#### [SUPPLIED MATERIAL]
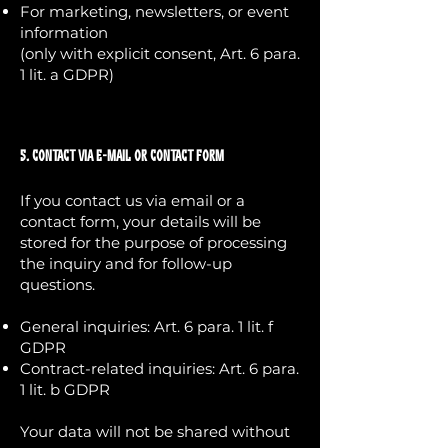
For marketing, newsletters, or event
information
(only with explicit consent, Art. 6 para.
1 lit. a GDPR)
5. Contact via E-Mail or Contact Form
If you contact us via email or a
contact form, your details will be
stored for the purpose of processing
the inquiry and for follow-up
questions.
General inquiries: Art. 6 para. 1 lit. f
GDPR
Contract-related inquiries: Art. 6 para.
1 lit. b GDPR
Your data will not be shared without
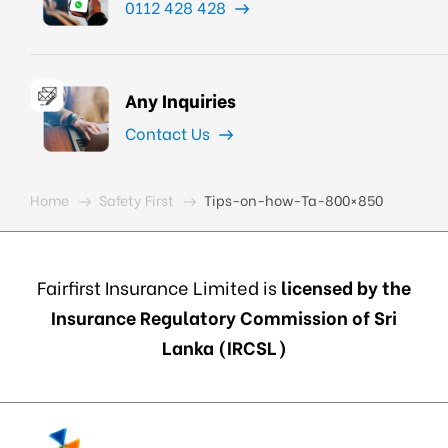
0112 428 428
Any Inquiries
Contact Us
Home
Safety First
Tips-on-how-Ta-800×850
Fairfirst Insurance Limited is
licensed by the
Insurance Regulatory Commission of Sri
Lanka (IRCSL)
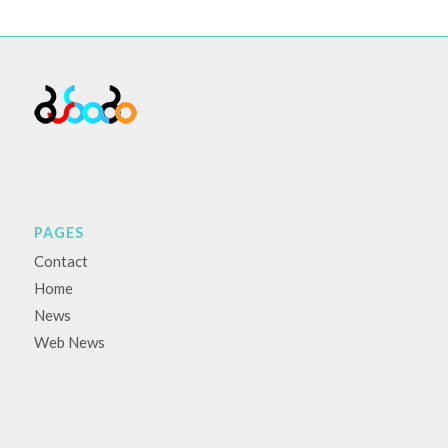
PAGES
Contact
Home
News
Web News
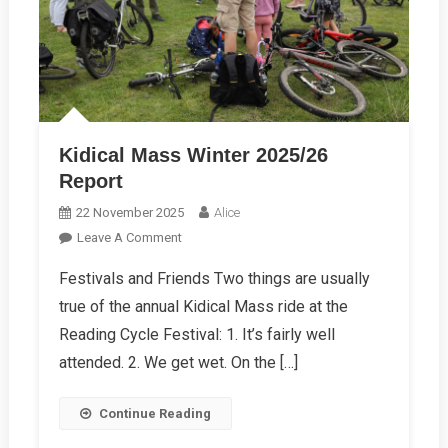
Kidical Mass Winter 2025/26
Report
22 November 2025
Alice
On
Leave A Comment
Kidical
Festivals and Friends Two things are usually
Mass
true of the annual Kidical Mass ride at the
Winter
2025/26
Reading Cycle Festival: 1. It’s fairly well
Report
attended. 2. We get wet. On the […]
Continue Reading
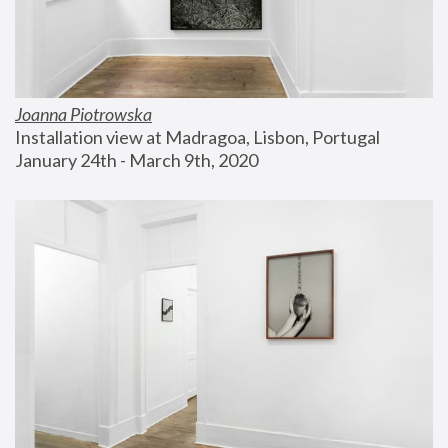
Joanna Piotrowska
Installation view at Madragoa, Lisbon, Portugal
January 24th - March 9th, 2020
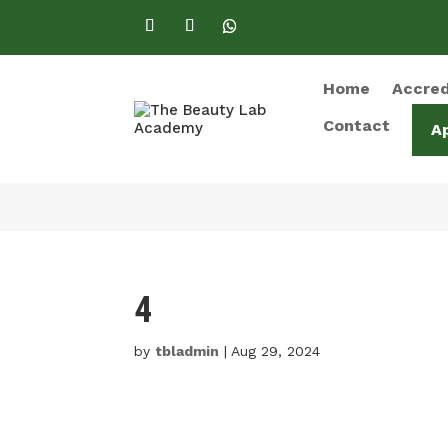
Home
Accred
Contact
A
4
by
tbladmin
|
Aug 29, 2024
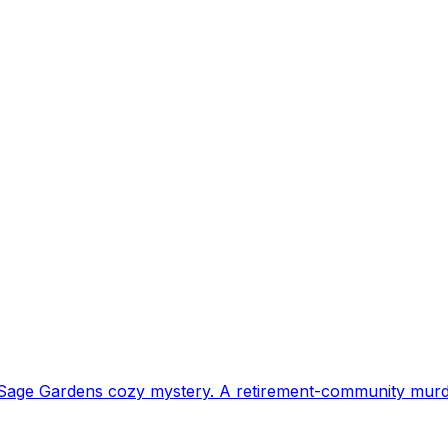
h Sage Gardens cozy mystery. A retirement-community murd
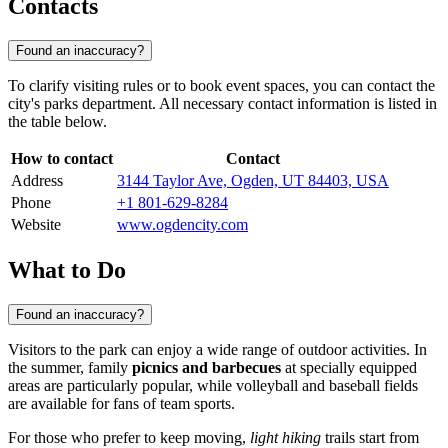
Contacts
Found an inaccuracy?
To clarify visiting rules or to book event spaces, you can contact the
city's parks department. All necessary contact information is listed in
the table below.
How to contact
Contact
Address
3144 Taylor Ave, Ogden, UT 84403, USA
Phone
+1 801-629-8284
Website
www.ogdencity.com
What to Do
Found an inaccuracy?
Visitors to the park can enjoy a wide range of outdoor activities. In
the summer, family
picnics and barbecues
at specially equipped
areas are particularly popular, while volleyball and baseball fields
are available for fans of team sports.
For those who prefer to keep moving,
light hiking
trails start from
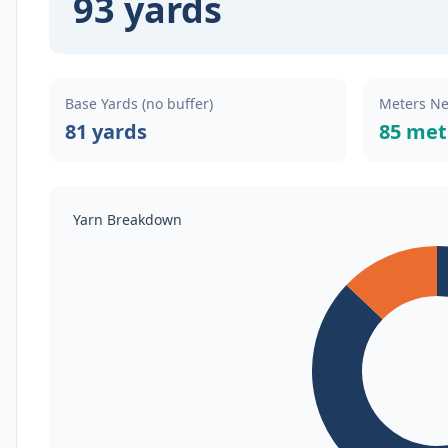
93 yards
Base Yards (no buffer)
Meters N
81 yards
85 met
Yarn Breakdown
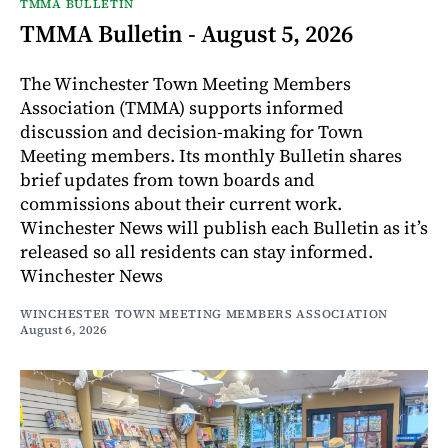
TMMA BULLETIN
TMMA Bulletin - August 5, 2026
The Winchester Town Meeting Members
Association (TMMA) supports informed
discussion and decision-making for Town
Meeting members. Its monthly Bulletin shares
brief updates from town boards and
commissions about their current work.
Winchester News will publish each Bulletin as it’s
released so all residents can stay informed.
Winchester News
WINCHESTER TOWN MEETING MEMBERS ASSOCIATION
August 6, 2026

#### [WORK REQUEST]
Each line of the data above needs to be retyped as it is, without any picture.

#### [EXERCISE RESPONSE]
For marketing, newsletters, or event
information
(only with explicit consent, Art. 6 para.
1 lit. a GDPR)
5. Contact via E-Mail or Contact Form
If you contact us via email or a
contact form, your details will be
stored for the purpose of processing
the inquiry and for follow-up
questions.
General inquiries: Art. 6 para. 1 lit. f
GDPR
Contract-related inquiries: Art. 6 para.
1 lit. b GDPR
Your data will not be shared without
0112 428 428
Any Inquiries
Contact Us
Home
Safety First
Tips-on-how-Ta-800×850
Fairfirst Insurance Limited is
licensed by the
Insurance Regulatory Commission of Sri
Lanka (IRCSL)
PAGES
Contact
Home
News
Web News
Kidical Mass Winter 2025/26
Report
22 November 2025
Alice
On
Leave A Comment
Kidical
Festivals and Friends Two things are usually
Mass
true of the annual Kidical Mass ride at the
Winter
2025/26
Reading Cycle Festival: 1. It’s fairly well
Report
attended. 2. We get wet. On the […]
Continue Reading
Joanna Piotrowska
Installation view at Madragoa, Lisbon, Portugal
January 24th - March 9th, 2020
Home
Accred
Contact
A
4
by
tbladmin
|
Aug 29, 2024
h Sage Gardens cozy mystery. A retirement-community murd
Contacts
Found an inaccuracy?
To clarify visiting rules or to book event spaces, you can contact the
city's parks department. All necessary contact information is listed in
the table below.
How to contact
Contact
Address
3144 Taylor Ave, Ogden, UT 84403, USA
Phone
+1 801-629-8284
Website
www.ogdencity.com
What to Do
Found an inaccuracy?
Visitors to the park can enjoy a wide range of outdoor activities. In
the summer, family
picnics and barbecues
at specially equipped
areas are particularly popular, while volleyball and baseball fields
are available for fans of team sports.
For those who prefer to keep moving,
light hiking
trails start from
93 yards
Base Yards (no buffer)
Meters N
81 yards
85 met
Yarn Breakdown
TMMA BULLETIN
TMMA Bulletin - August 5, 2026
The Winchester Town Meeting Members
Association (TMMA) supports informed
discussion and decision-making for Town
Meeting members. Its monthly Bulletin shares
brief updates from town boards and
commissions about their current work.
Winchester News will publish each Bulletin as it’s
released so all residents can stay informed.
Winchester News
WINCHESTER TOWN MEETING MEMBERS ASSOCIATION
August 6, 2026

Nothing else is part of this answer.